◆ What is required ◆
The expected answer is the data below, printed verbatim without its pictures.

######

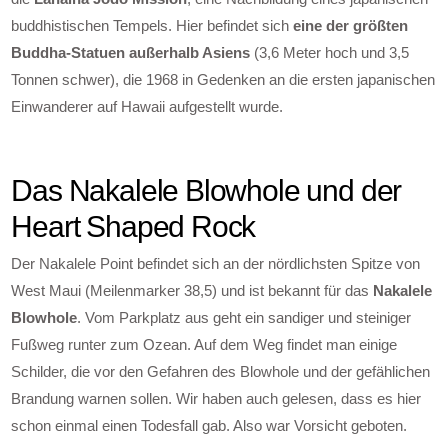
buddhistischen Tempels. Hier befindet sich
eine der größten
Buddha-Statuen außerhalb Asiens
(3,6 Meter hoch und 3,5
Tonnen schwer), die 1968 in Gedenken an die ersten japanischen
Einwanderer auf Hawaii aufgestellt wurde.
Das Nakalele Blowhole und der
Heart Shaped Rock
Der Nakalele Point befindet sich an der nördlichsten Spitze von
West Maui (Meilenmarker 38,5) und ist bekannt für das
Nakalele
Blowhole
. Vom Parkplatz aus geht ein sandiger und steiniger
Fußweg runter zum Ozean. Auf dem Weg findet man einige
Schilder, die vor den Gefahren des Blowhole und der gefählichen
Brandung warnen sollen. Wir haben auch gelesen, dass es hier
schon einmal einen Todesfall gab. Also war Vorsicht geboten.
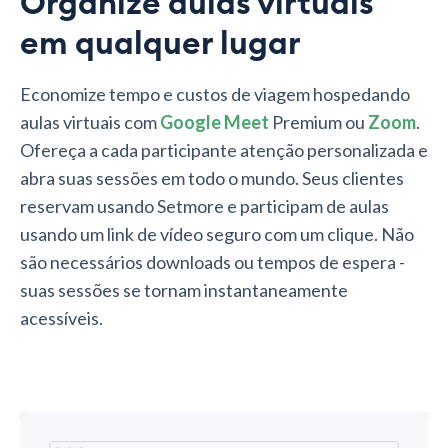
Organize aulas virtuais
em qualquer lugar
Economize tempo e custos de viagem hospedando
aulas virtuais com
Google Meet
Premium ou
Zoom
.
Ofereça a cada participante atenção personalizada e
abra suas sessões em todo o mundo. Seus clientes
reservam usando Setmore e participam de aulas
usando um link de vídeo seguro com um clique. Não
são necessários downloads ou tempos de espera -
suas sessões se tornam instantaneamente
acessíveis.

######

◆ Exercise answer ◆
buddhistischen Tempels. Hier befindet sich
eine der größten
Buddha-Statuen außerhalb Asiens
(3,6 Meter hoch und 3,5
Tonnen schwer), die 1968 in Gedenken an die ersten japanischen
Einwanderer auf Hawaii aufgestellt wurde.
Das Nakalele Blowhole und der
Heart Shaped Rock
Der Nakalele Point befindet sich an der nördlichsten Spitze von
West Maui (Meilenmarker 38,5) und ist bekannt für das
Nakalele
Blowhole
. Vom Parkplatz aus geht ein sandiger und steiniger
Fußweg runter zum Ozean. Auf dem Weg findet man einige
Schilder, die vor den Gefahren des Blowhole und der gefählichen
Brandung warnen sollen. Wir haben auch gelesen, dass es hier
schon einmal einen Todesfall gab. Also war Vorsicht geboten.
Organize aulas virtuais
em qualquer lugar
Economize tempo e custos de viagem hospedando
aulas virtuais com
Google Meet
Premium ou
Zoom
.
Ofereça a cada participante atenção personalizada e
abra suas sessões em todo o mundo. Seus clientes
reservam usando Setmore e participam de aulas
usando um link de vídeo seguro com um clique. Não
são necessários downloads ou tempos de espera -
suas sessões se tornam instantaneamente
acessíveis.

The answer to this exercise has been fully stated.